Batman ’66 Meets the Green Hornet #1 Review: Holy Delayed Reunion!

Warning: That cursed clown-prince of crime may have dropped spoilers in this review!

By the forces of divine intervention, or a few phone calls between publishers, DC Comics and Dynamite Entertainment have collaborated to bring readers Batman ‘66 Meets The Green Hornet, co-written by Kevin Smith and Ralph Garman with pencils by Ty Templeton. Way back in the distant land of the 1960s, the famed Batman television series was a pop-culture fixture, reaching it’s peak during a crossover with the other masked hero show The Green Hornet. Now, nearly 50 years later, fans are treated to a digital first sequel of the first major live-action crossover. Given Kevin Smith’s polarizing take on the Caped Crusader (Cacophony, The Widening Gyre) and Ralph Garman’s untested skills as a comic writer, fans are sure to be asking if this will be any good. Fear not, citizens. Batman ‘66 Meets The Green Hornet #1 is a POW! BAM! ZAP! success.

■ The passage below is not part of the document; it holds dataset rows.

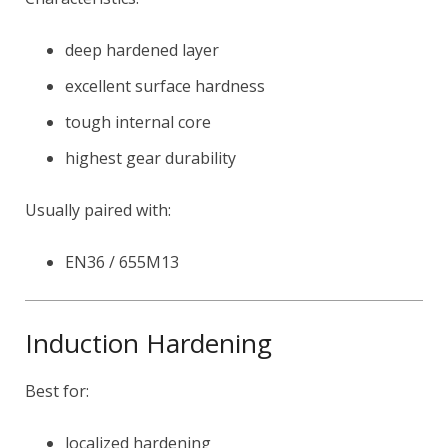
deep hardened layer
excellent surface hardness
tough internal core
highest gear durability
Usually paired with:
EN36 / 655M13
Induction Hardening
Best for:
localized hardening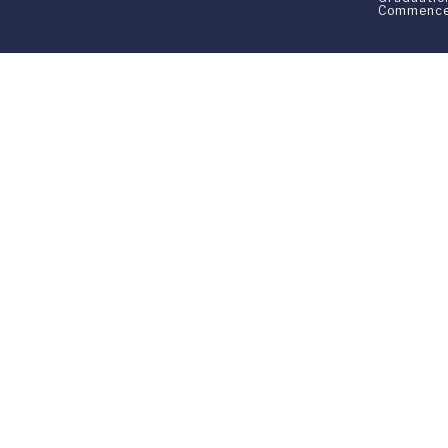
Commenc
Franklin Switzerland: V
U.S. Office: The Chrysler Building • 
Franklin Switzerland is a fully accr
All materials contained in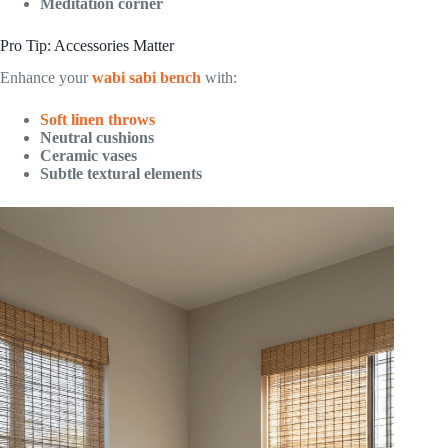
Meditation corner
Pro Tip: Accessories Matter
Enhance your
wabi sabi bench
with:
Soft linen throws
Neutral cushions
Ceramic vases
Subtle textural elements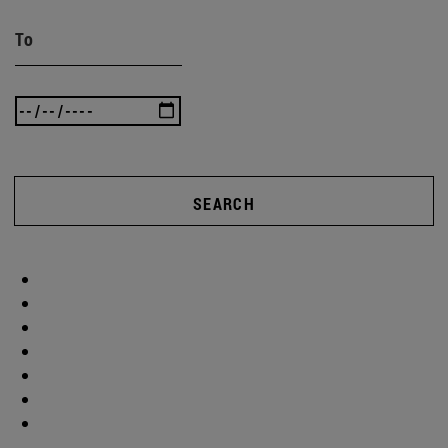
To
SEARCH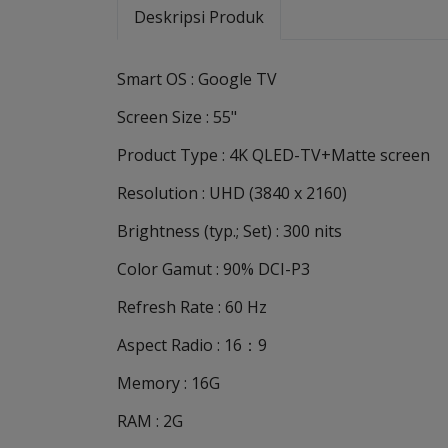
Deskripsi Produk
Smart OS : Google TV
Screen Size : 55"
Product Type : 4K QLED-TV+Matte screen
Resolution : UHD (3840 x 2160)
Brightness (typ.; Set) : 300 nits
Color Gamut : 90% DCI-P3
Refresh Rate : 60 Hz
Aspect Radio : 16：9
Memory : 16G
RAM : 2G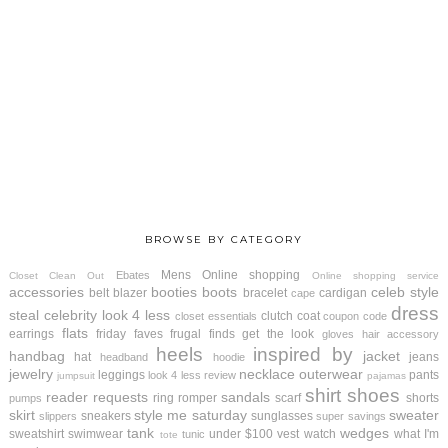
BROWSE BY CATEGORY
Mens
Online shopping
Ebates
Closet Clean Out
Online shopping service
accessories
booties
boots
celeb style
belt
blazer
bracelet
cardigan
cape
dress
steal
celebrity look 4 less
clutch
coat
closet essentials
coupon code
flats
earrings
friday faves
frugal finds
get the look
gloves
hair accessory
heels
inspired by
handbag
jacket
hat
jeans
headband
hoodie
jewelry
necklace
outerwear
leggings
pants
look 4 less review
jumpsuit
pajamas
shirt
shoes
reader requests
sandals
ring
romper
scarf
shorts
pumps
skirt
style me saturday
sweater
sneakers
sunglasses
slippers
super savings
tank
wedges
sweatshirt
swimwear
under $100
vest
watch
what I'm
tunic
tote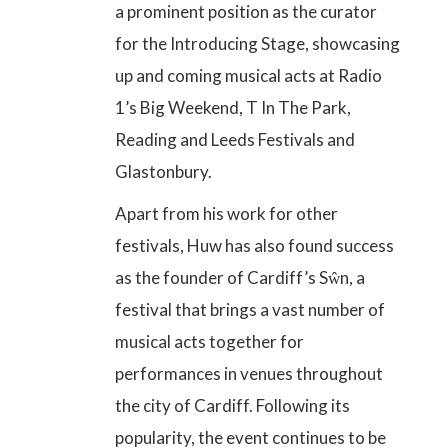
a prominent position as the curator
for the Introducing Stage, showcasing
up and coming musical acts at Radio
1’s Big Weekend, T In The Park,
Reading and Leeds Festivals and
Glastonbury.
Apart from his work for other
festivals, Huw has also found success
as the founder of Cardiff’s Sŵn, a
festival that brings a vast number of
musical acts together for
performances in venues throughout
the city of Cardiff. Following its
popularity, the event continues to be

Before going any further about the story, major praise needs to be laid at the feet of Ty Templeton. Though this is not his first foray into the world of Batman ‘66, this is certainly his finest work. Assisted by the DC2 digital format, Templeton brings Smith and Garman’s script to life with vibrancy and attention to detail. For example, there is a sequence in which Bruce Wayne is on a train conversing with an archaeologist. As the reader progresses through the sequence, Bruce’s hand moves as one would over the course of a conversation. If readers also pay attention to the train window, they will notice the scenery change as if the train were actually moving. These little details which Templeton includes enriches the reading experience.

Speaking of details,  Templeton nails the looks of the cast. Bruce Wayne and Dick Grayson are spitting images of Adam West and Burt Ward, respectively. The same can be said for Britt Reid and Kato, who are spot on recreations of Van Williams and Bruce Lee. This attention to detail extends beyond the leads to the rest of the cast. This is not to say the art is perfect. There are a couple panel’s where Bruce’s eyes are not aligned, and in one shot Dick Grayson looks more like Burgess Merideth’s Penguin than young Burt Ward. However, these are minor quibbles that do not take away from an otherwise fantastic penciling (and inking ) performance.

One of the defining attributes of the Batman television series was the vibrant use of color. However, it is often forgotten that the bright primary colors only made their way to the screen if there were costumed characters afoot. Given the understated nature of this opening chapter, readers ought to commend colorist Tony Aviña for his restraint in keeping the issue straight-laced. With the exception of a certain red telephone and a last-page reveal, the issue is done in standard, true-to-life colors – which is exactly what it needs to be.

Anyone that has listened to Kevin Smith and Ralph Garman talk about Batman knows that they hold a special place in their hearts for Batman ‘66. Garman himself might be the biggest fan of the 1960s series, with a collection of memorabilia that is the envy of all Bat-fans. This love and passion for the subject matter is evident with each line of dialogue, each voice-over narration, and each character gesture. An early exchange between Bruce and Dick strikes the right chord of heartfelt cheesiness which could only work in the world of Batman ‘66. Kato is clearly the standout character of the issue, as his subtle interjections to a conversation between Bruce and Britt will elicit more than a few chuckles from readers. Batman ‘66 Meets the Green Hornet #1 is a near-perfect beginning to what should be a raucous camp-fest.